The above is only a preferred embodiment of the present invention, it should be pointed out that: for the ordinary skill people of the art
For member, various improvements and modifications may be made without departing from the principle of the present invention, these improvements and modifications are also answered
It is considered as protection scope of the present invention.
Claims (9)
- A kind of method 1. number real-time voice is changed voice, which comprises the following steps:Step 1, divided by sound and distinguish the voiceless sound in voice with non-voiceless sound;Step 2, non-voiceless sound is decomposed by linear prediction, and raw tone is divided into two parts of former base sound and channel model;Step 3, former base sound is adjusted according to actual needs;Step 4, the Pitch Information in fundamental tone adjusted and particular person fundamental tone library is compared, finds out the base for being best suitable for requirement Sound signal;Step 5, Pitch Information is reconstructed and optimized, revised pitch signal is obtained;Step 6, fundamental tone and channel model carry out speech synthesis after amendment, form the non-Unvoiced signal after changing voice;Step 7, original Unvoiced signal and non-Unvoiced signal are integrated, forms voice signal adjusted.
- 2. digital real-time voice is changed voice method according to claim 1, it is characterised in that: particular person fundamental tone library mostlys come from The content that the voice of particular person is analyzed and extracted, including particular person corresponding common syllable and word during the pronunciation process Pitch signal.

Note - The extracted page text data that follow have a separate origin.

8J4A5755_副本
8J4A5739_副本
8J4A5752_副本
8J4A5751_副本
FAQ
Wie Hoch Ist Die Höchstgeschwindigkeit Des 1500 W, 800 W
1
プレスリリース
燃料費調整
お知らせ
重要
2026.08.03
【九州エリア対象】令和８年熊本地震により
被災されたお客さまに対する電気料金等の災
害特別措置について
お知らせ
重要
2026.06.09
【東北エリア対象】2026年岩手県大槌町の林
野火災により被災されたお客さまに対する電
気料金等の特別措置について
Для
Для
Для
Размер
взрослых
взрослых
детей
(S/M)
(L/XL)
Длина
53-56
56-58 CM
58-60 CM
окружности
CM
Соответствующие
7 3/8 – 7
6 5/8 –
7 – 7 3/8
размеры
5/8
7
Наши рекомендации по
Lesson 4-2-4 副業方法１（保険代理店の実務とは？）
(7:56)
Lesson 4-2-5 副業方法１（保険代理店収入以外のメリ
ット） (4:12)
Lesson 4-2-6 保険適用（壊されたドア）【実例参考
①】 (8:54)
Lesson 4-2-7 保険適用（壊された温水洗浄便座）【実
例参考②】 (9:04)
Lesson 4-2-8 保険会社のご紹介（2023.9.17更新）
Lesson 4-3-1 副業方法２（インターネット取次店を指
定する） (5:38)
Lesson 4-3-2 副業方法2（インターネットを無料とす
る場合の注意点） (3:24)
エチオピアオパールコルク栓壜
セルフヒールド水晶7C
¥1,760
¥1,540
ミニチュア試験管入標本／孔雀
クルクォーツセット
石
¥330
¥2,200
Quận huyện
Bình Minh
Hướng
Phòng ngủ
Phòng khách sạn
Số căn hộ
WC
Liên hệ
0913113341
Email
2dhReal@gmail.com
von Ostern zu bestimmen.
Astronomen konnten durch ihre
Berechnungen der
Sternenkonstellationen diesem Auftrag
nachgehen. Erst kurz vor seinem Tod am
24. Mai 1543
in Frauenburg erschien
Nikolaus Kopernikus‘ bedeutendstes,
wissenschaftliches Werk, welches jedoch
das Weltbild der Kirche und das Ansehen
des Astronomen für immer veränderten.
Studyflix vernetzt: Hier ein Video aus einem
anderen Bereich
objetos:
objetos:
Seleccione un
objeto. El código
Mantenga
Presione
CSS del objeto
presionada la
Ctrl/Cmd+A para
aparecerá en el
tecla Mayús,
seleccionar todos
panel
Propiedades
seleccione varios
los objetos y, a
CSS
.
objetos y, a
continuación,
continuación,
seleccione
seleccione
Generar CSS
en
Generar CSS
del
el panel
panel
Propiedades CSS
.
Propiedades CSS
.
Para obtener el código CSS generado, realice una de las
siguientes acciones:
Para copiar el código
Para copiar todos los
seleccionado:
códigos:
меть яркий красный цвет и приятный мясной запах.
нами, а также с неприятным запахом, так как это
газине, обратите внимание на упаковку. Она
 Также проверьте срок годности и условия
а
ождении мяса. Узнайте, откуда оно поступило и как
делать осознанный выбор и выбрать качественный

- 3. digital real-time voice is changed voice method according to claim 1, it is characterised in that: pass through linear prediction general in step 2 Speech decomposition is two parts of channel model and former base sound, wherein channel model parameter retains, the speech synthesis for the later period.
- 4. digital real-time voice is changed voice method according to claim 1, it is characterised in that: by former base sound adjusted with it is specific All pitch signals in people's fundamental tone library are compared, and are compared by correlation, pattern match or machine learning method, obtain The most similar pitch signal segment.
- 5. digital real-time voice is changed voice method according to claim 1, it is characterised in that: particular person fundamental tone library saves beyond the clouds In system, while utilizing dedicated real-time retrieval system.
- 6. digital real-time voice is changed voice method according to claim 1, it is characterised in that: realized using DSP and ARM system.
- 7. digital real-time voice is changed voice method according to claim 6, it is characterised in that: DSP realizes sound segmentation, linear pre- Brake extracts the former base sound of non-Unvoiced signal.
- 8. digital real-time voice is changed voice method according to claim 7, it is characterised in that: DSP is by fundamental tone harmony adjusted Road model synthesizes non-Unvoiced signal, and is further overlapped with original voiceless sound model, forms the voice signal after changing voice.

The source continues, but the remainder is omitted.